Bruxelles, Alfano parla di allerta 2 e periferie monitorateDopo gli attentati di Bruxelles, il Ministro degli Interni Angelino Alfano parla di allerta 2, sicurezza rafforzata e periferie monitorate.

Il membro del governo ha dichiarato: “Ho deciso il mantenimento del livello di allerta 2 del Paese, quello immediatamente precedente ad attacco in corso”.

“All’interno del secondo livello di allerta – prosegue il ministro – ho disposto il potenziamento ulteriore di tutti i dispositivi di sicurezza sull’intero territorio nazionale, soprattutto per quanto riguarda gli obiettivi sensibili”.

Alfano, reduce da una riunione del Comitato nazionale ordine e sicurezza pubblica, ha detto altresì che sono in preparazione nuovi decreti di espulsione.

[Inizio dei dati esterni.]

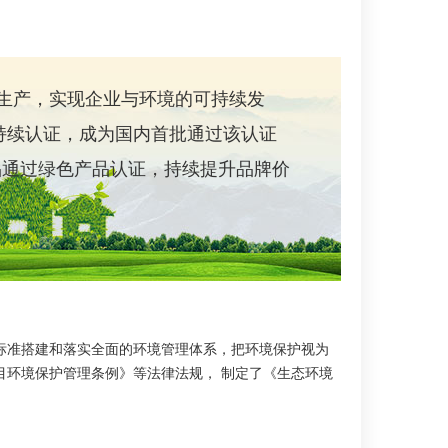
洁生产，实现企业与环境的可持续发
可持续认证，成为国内首批通过该认证
产品通过绿色产品认证，持续提升品牌价
标准搭建和落实全面的环境管理体系，把环境保护视为
目环境保护管理条例》等法律法规， 制定了《生态环境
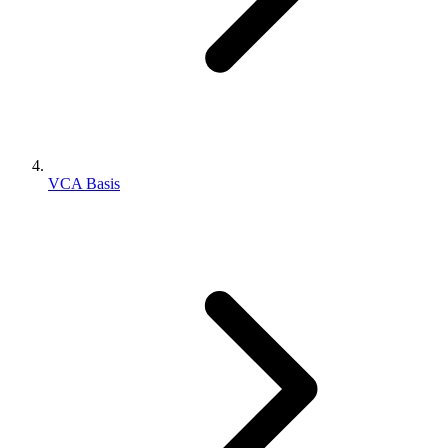
VCA Basis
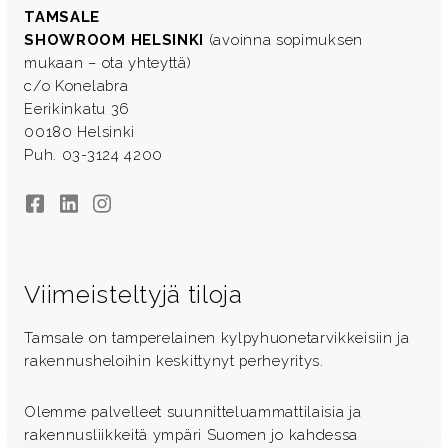
TAMSALE
SHOWROOM HELSINKI
(avoinna sopimuksen
mukaan – ota yhteyttä)
c/o Konelabra
Eerikinkatu 36
00180 Helsinki
Puh. 03-3124 4200
Facebook
LinkedIn
Instagram
Viimeisteltyjä tiloja
Tamsale on tamperelainen kylpyhuonetarvikkeisiin ja
rakennusheloihin keskittynyt perheyritys.
Olemme palvelleet suunnitteluammattilaisia ja
rakennusliikkeitä ympäri Suomen jo kahdessa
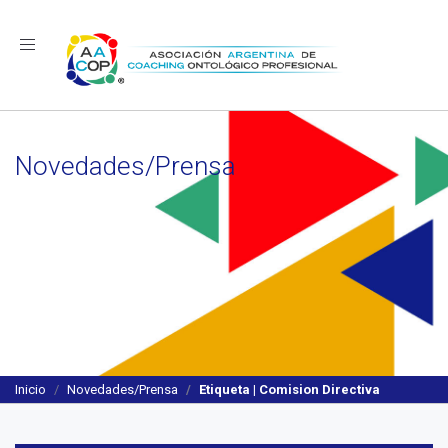
Navegación
Novedades/Prensa
Inicio
Novedades/Prensa
Etiqueta | Comision Directiva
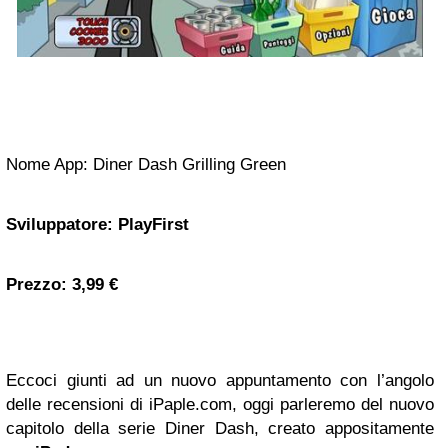
Nome App: Diner
Dash Grilling Green
Sviluppatore:
PlayFirst
Prezzo:
3,99 €
Eccoci giunti ad un nuovo appuntamento con l’angolo
delle recensioni di iPaple.com, oggi parleremo del nuovo
capitolo della serie Diner Dash, creato appositamente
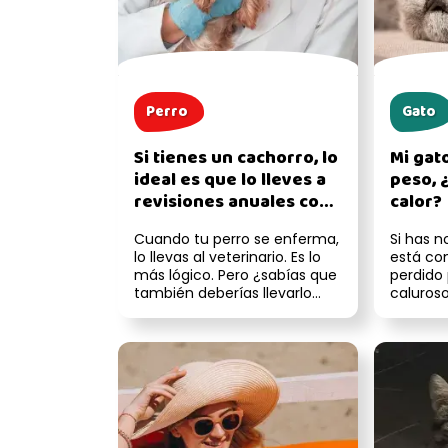
Perro
Gato
Si tienes un cachorro, lo
Mi gat
ideal es que lo lleves a
peso, 
revisiones anuales con
calor?
el veterinario: esta es la
Cuando tu perro se enferma,
Si has 
razón
lo llevas al veterinario. Es lo
está co
más lógico. Pero ¿sabías que
perdido 
también deberías llevarlo
caluroso
aunque parezca es...
preocupe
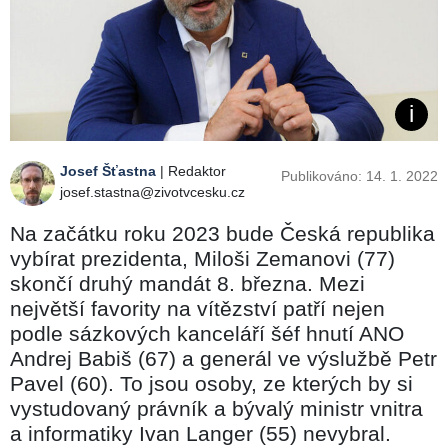
Josef Šťastna
| Redaktor
Publikováno: 14. 1. 2022
josef.stastna@zivotvcesku.cz
Na začátku roku 2023 bude Česká republika
vybírat prezidenta, Miloši Zemanovi (77)
skončí druhý mandát 8. března. Mezi
největší favority na vítězství patří nejen
podle sázkových kanceláří šéf hnutí ANO
Andrej Babiš (67) a generál ve výslužbě Petr
Pavel (60). To jsou osoby, ze kterých by si
vystudovaný právník a bývalý ministr vnitra
a informatiky Ivan Langer (55) nevybral.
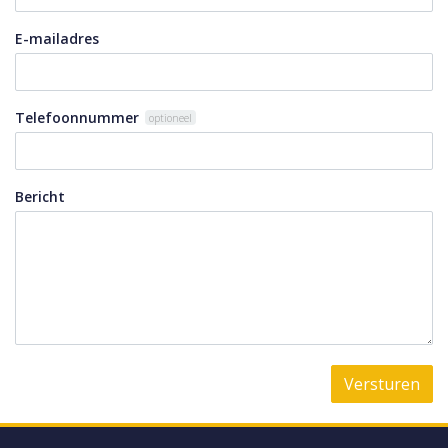
E-mailadres
Telefoonnummer
optioneel
Bericht
Versturen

Dal canto suo, oggi stesso il Presidente Renzi aveva sottolineato la necessità di una maggiore collaborazione dei Paesi europei “fino ad arrivare a un sistema di controlli integrato”.

Tale posizione è stata ribadita dallo stesso ministro degli interni, il quale ha tenuto a precisare che “le strutture di intelligence e le forze di polizia sono al lavoro 24 ore su 24, ma nessun Paese è a rischio zero”.

Il che, tradotto in altri termini, vuol dire che il rischio di attentati è alto anche nel nostro Paese. E, d’altro canto, questo era ben noto da tempo.